DATA RECORDS

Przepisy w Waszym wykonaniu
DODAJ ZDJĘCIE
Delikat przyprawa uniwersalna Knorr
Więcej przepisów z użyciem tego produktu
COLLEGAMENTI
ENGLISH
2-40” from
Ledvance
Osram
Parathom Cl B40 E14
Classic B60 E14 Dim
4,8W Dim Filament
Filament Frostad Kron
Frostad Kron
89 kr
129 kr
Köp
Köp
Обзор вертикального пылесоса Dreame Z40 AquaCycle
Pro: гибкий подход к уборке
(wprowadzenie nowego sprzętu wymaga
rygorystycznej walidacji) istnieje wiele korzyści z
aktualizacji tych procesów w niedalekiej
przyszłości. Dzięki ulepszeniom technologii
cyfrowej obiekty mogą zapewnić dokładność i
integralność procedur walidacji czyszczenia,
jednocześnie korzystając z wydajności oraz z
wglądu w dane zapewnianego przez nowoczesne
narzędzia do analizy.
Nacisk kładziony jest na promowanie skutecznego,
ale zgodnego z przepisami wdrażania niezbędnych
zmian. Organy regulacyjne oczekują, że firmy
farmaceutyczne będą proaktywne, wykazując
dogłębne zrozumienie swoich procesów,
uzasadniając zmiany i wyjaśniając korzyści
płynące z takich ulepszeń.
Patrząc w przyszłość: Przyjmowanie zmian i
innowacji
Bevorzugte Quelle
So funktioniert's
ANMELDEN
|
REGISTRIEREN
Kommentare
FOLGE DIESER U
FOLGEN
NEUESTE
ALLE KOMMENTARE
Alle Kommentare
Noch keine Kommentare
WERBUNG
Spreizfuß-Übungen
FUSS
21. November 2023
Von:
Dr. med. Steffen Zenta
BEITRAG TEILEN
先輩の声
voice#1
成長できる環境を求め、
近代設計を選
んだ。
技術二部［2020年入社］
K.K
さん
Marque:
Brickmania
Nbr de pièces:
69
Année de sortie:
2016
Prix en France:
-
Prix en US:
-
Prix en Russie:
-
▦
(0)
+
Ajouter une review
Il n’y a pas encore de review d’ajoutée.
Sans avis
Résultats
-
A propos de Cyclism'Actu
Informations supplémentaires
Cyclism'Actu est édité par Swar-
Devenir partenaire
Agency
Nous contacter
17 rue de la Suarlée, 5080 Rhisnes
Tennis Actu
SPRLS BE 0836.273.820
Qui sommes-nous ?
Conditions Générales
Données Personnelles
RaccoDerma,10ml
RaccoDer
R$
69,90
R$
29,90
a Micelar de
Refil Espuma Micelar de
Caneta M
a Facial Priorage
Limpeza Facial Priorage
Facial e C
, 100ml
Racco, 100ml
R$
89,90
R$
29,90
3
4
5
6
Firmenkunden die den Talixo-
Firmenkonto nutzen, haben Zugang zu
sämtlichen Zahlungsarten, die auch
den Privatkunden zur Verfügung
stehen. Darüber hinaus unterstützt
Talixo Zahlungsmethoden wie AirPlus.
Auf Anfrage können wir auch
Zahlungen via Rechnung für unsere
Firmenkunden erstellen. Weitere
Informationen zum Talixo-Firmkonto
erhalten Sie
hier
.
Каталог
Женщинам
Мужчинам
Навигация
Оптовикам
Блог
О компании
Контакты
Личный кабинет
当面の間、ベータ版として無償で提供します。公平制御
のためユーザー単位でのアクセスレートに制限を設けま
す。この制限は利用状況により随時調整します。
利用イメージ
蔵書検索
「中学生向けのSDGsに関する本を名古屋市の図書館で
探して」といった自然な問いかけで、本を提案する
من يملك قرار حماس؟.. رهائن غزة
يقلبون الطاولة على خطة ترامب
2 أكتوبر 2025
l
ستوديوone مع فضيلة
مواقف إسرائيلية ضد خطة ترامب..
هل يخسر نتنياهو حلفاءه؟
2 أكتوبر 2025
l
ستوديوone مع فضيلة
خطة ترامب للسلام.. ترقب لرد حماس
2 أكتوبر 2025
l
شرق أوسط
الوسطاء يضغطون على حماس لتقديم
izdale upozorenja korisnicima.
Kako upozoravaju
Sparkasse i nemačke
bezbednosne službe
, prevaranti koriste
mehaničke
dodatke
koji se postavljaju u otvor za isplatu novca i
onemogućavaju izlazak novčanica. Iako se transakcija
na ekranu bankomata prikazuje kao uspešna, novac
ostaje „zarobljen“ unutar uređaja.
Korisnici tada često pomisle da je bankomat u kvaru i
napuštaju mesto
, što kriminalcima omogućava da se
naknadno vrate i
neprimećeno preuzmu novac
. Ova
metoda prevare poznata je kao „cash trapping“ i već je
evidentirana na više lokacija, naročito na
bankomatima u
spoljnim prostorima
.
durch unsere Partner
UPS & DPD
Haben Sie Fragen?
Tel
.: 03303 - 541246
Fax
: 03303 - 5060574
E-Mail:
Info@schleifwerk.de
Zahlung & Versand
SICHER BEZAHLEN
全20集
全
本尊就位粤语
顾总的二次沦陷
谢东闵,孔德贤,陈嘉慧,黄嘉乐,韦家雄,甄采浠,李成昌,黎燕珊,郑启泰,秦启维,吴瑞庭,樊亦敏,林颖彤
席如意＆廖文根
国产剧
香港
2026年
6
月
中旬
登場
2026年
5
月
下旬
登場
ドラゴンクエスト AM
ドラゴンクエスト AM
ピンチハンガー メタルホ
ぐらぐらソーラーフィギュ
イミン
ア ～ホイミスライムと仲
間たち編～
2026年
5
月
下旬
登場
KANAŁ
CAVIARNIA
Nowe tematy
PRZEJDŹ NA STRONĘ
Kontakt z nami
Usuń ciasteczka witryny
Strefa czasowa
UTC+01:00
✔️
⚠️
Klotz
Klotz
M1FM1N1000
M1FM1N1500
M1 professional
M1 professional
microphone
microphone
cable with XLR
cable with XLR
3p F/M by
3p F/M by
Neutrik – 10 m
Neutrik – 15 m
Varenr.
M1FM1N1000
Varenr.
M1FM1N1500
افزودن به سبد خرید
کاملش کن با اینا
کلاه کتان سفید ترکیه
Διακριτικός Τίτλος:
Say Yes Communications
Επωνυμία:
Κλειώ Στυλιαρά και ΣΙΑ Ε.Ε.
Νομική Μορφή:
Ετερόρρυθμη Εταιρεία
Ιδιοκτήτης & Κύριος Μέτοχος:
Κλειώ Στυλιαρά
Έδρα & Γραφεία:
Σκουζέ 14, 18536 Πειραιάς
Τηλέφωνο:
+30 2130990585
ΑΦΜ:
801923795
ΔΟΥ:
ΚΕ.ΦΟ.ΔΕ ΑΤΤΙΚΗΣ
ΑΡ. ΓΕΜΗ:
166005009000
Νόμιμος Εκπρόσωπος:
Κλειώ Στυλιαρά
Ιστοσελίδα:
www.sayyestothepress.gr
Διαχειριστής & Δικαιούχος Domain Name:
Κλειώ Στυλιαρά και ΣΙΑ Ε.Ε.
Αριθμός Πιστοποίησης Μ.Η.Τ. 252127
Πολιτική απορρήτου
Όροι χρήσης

YOUR INSTRUCTIONS
Only the lines of the data holding the string "novac" are wanted; copy each of them.

ANSWER BOX
na ekranu bankomata prikazuje kao uspešna, novac
neprimećeno preuzmu novac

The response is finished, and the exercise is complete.